Exercise description:
In the data below, find each line that contains the word "平川吉輝のblog" and copy it.

Source information:
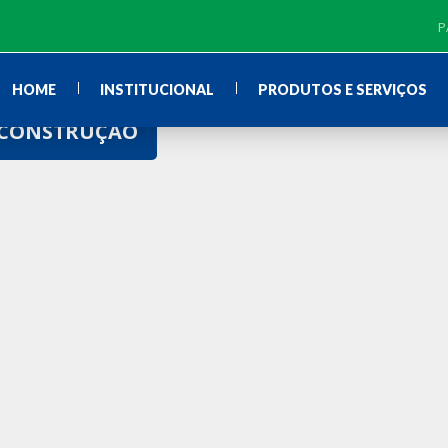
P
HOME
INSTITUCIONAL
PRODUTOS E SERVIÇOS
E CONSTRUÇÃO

==

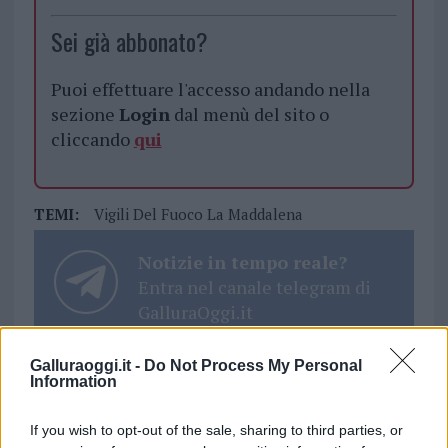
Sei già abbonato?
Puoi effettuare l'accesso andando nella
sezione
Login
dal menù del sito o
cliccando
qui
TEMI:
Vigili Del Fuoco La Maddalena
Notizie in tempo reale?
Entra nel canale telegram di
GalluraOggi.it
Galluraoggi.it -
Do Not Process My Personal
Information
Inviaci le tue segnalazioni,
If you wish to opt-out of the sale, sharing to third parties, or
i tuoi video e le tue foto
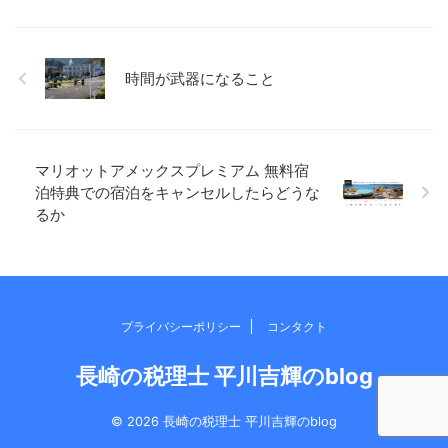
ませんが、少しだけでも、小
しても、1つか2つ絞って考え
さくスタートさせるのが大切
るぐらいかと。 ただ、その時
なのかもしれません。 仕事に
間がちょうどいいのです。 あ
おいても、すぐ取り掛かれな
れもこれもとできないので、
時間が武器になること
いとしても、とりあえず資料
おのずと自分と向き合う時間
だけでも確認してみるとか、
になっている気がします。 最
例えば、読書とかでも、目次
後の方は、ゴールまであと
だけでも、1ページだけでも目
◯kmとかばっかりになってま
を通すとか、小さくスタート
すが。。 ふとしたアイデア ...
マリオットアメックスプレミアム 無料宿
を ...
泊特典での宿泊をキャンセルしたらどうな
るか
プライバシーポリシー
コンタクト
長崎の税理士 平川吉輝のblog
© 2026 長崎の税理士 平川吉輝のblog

==

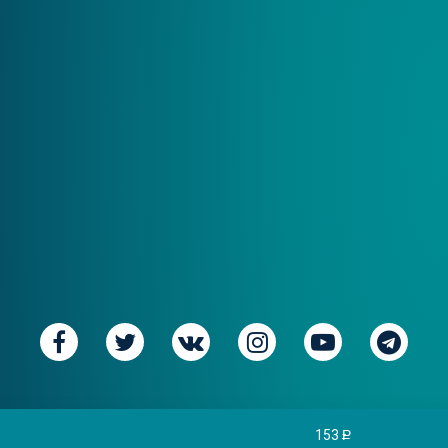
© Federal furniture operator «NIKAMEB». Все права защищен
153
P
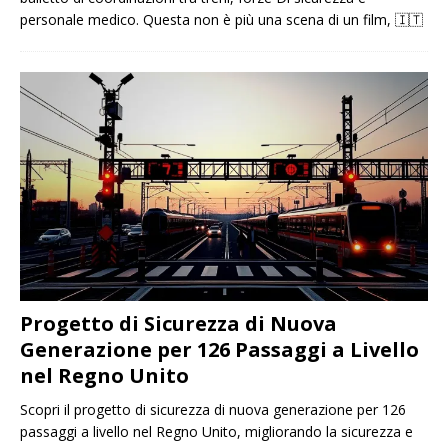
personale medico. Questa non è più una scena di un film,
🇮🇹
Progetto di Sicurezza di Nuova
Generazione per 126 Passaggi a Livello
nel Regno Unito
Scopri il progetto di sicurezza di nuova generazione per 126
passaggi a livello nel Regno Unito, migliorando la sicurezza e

Answer to the problem:
長崎の税理士 平川吉輝のblog
© 2026 長崎の税理士 平川吉輝のblog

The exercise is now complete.